My destination turned out to be a little farther away than I thought. I drove for miles over
a two-lane highway to get to a Georgia state park named Cloudland Canyon. The name
implied a high and scenic place, and it didn’t disappoint on that score. The only flaw I
found is that it is a park for hikers and campers, neither of which I am. There appeared
to be only one overlook in the park accessible by road. The rest was for to hikers only.
It is beautiful and pretty wild looking, though, so it was worth the time and effort to see it.
Once I got back to the hotel, were able to go downtown to get a nice early dinner. We
found a nice Italian/American restaurant on Broad Street, the Bluewater Grill, and both
had excellent meals at a reasonable price.

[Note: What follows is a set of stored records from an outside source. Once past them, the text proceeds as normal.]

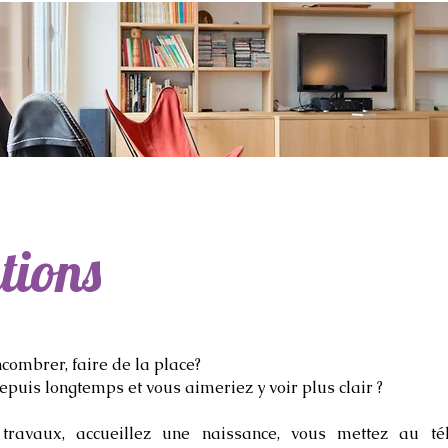
tions
combrer, faire de la place?
uis longtemps et vous aimeriez y voir plus clair ?
travaux, accueillez une naissance, vous mettez au tél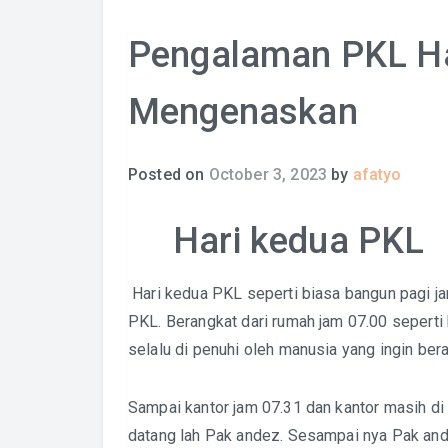
Pengalaman PKL Ha
Mengenaskan
Posted on
October 3, 2023
by
afatyo
Hari kedua PKL
Hari kedua PKL seperti biasa bangun pagi ja
PKL. Berangkat dari rumah jam 07.00 seperti b
selalu di penuhi oleh manusia yang ingin bera
Sampai kantor jam 07.31 dan kantor masih di
datang lah Pak andez. Sesampai nya Pak and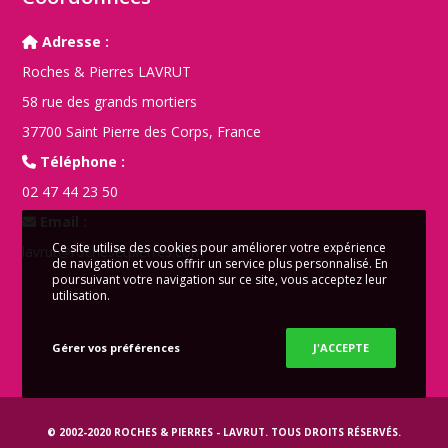
Adresse :
Roches & Pierres LAVRUT
58 rue des grands mortiers
37700 Saint Pierre des Corps, France
Téléphone :
02 47 44 23 50
Email :
Ce site utilise des cookies pour améliorer votre expérience
lavrut@rochesetpierres.com
de navigation et vous offrir un service plus personnalisé. En
poursuivant votre navigation sur ce site, vous acceptez leur
utilisation.
Gérer vos préférences
J'ACCEPTE
© 2002-2020
ROCHES & PIERRES - LAVRUT
. TOUS DROITS RÉSERVÉS.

We were back at the hotel by dusk, and I actually retired early for the first time on the
entire trip. Tomorrow is an easy day with a five-hour drive to get back home, so with that
on the agenda, I am wrapping up this trip journal. It has been fun and we saw most of
what we had planned. I think we got along well, and I certainly appreciated having Tom
along to converse with and to share the scenery as well as the expenses.
Oh yes, I’m already in the late planning stages for another trip this summer with my wife.
We’re heading out west again. This will be a two-week sojourn to at least two places we
never have seen before, Capitol Reef and El Malpais National Parks. I’ll journal that
one, too.
http://www.roadtripamerica.com/photo...ve_Cricket.jpg
We did see some wildlife in Mammoth Cave. Here is a cave cricket. I wonder if he
had a tiny camera and was taking my picture at the same time.
http://www.roadtripamerica.com/photo...e_Grafitti.jpg
Before mammoth Cave became a national park, the owner used to allow people to
pay him to etch their names or other graffiti in the cave. Here is some of that. You
can see that a Perdue Boilermaker was here in 1926. Today, of course, the policy
is “Leave only footprints, take only memories.”